Quote the entries below from the line with "Find all instances" through the line with "Answer in <instances>...</instances>.", both ends included, and only those lines.
(Entries provided begins)
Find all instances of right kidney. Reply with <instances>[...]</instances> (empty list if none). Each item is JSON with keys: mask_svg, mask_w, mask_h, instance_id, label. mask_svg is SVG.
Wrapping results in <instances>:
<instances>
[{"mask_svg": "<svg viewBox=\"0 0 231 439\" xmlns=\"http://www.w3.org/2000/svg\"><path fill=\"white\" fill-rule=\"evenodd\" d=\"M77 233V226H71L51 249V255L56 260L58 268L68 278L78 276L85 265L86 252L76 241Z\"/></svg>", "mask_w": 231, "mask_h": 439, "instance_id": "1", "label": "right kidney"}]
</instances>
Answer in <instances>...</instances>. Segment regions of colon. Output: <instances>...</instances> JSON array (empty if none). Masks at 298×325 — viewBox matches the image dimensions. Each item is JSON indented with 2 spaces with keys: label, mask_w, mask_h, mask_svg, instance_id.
(Entries provided ends)
(Entries provided begins)
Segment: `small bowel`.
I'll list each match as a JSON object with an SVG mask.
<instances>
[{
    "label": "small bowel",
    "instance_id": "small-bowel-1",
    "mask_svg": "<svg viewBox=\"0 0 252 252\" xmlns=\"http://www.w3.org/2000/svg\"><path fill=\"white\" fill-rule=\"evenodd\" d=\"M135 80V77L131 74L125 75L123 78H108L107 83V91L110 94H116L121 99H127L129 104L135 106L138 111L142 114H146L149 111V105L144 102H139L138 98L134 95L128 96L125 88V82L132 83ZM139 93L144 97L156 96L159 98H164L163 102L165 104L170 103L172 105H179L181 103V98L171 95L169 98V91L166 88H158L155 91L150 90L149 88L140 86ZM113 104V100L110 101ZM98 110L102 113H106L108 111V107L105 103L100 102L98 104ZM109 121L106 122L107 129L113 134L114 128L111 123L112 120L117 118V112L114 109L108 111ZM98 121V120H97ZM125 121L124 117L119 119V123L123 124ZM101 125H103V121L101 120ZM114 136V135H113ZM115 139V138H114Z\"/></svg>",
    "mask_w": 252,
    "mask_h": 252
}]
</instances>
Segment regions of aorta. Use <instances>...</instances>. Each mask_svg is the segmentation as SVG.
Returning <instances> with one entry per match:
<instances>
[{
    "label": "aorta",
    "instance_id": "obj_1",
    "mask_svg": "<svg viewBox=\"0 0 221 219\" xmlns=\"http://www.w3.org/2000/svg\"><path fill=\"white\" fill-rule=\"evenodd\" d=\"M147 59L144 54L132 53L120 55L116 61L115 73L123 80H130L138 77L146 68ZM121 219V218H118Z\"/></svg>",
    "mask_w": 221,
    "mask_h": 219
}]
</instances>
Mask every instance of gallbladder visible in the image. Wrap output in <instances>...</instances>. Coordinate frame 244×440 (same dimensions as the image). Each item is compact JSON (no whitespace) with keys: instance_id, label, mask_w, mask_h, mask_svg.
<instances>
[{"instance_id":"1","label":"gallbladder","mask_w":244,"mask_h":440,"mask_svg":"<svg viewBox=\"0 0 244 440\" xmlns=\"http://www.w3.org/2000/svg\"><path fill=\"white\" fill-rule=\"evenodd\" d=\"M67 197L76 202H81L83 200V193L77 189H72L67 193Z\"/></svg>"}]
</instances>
(Entries provided ends)
(Entries provided begins)
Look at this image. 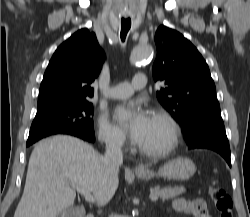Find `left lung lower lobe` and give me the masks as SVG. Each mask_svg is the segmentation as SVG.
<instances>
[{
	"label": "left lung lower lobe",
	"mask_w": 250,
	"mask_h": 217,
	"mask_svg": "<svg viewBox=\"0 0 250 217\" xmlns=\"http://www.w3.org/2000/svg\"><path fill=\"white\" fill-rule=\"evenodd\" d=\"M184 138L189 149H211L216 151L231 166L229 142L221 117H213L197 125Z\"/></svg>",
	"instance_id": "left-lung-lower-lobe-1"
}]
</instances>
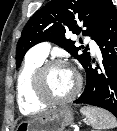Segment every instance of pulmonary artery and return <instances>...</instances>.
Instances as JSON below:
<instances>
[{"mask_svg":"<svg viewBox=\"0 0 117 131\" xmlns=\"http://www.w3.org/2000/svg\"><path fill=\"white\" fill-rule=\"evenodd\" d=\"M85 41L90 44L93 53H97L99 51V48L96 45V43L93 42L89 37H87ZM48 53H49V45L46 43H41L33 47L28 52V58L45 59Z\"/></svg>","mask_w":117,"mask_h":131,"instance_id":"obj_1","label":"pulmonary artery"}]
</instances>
(Entries provided ends)
## Your response
Find all instances of right kidney. Reply with <instances>[...]</instances> (empty list if none). Each item is JSON with keys: mask_svg, mask_w, mask_h, instance_id, label. mask_svg is SVG.
Wrapping results in <instances>:
<instances>
[{"mask_svg": "<svg viewBox=\"0 0 231 439\" xmlns=\"http://www.w3.org/2000/svg\"><path fill=\"white\" fill-rule=\"evenodd\" d=\"M77 233V226H71L51 249V255L56 260L58 268L68 278L78 276L85 265L86 252L76 241Z\"/></svg>", "mask_w": 231, "mask_h": 439, "instance_id": "1", "label": "right kidney"}]
</instances>
Answer in <instances>...</instances>. Segment regions of colon. Output: <instances>...</instances> JSON array (empty if none). Masks at 298×325 — viewBox matches the image dimensions. Each item is JSON indented with 2 spaces with keys: label, mask_w, mask_h, mask_svg, instance_id.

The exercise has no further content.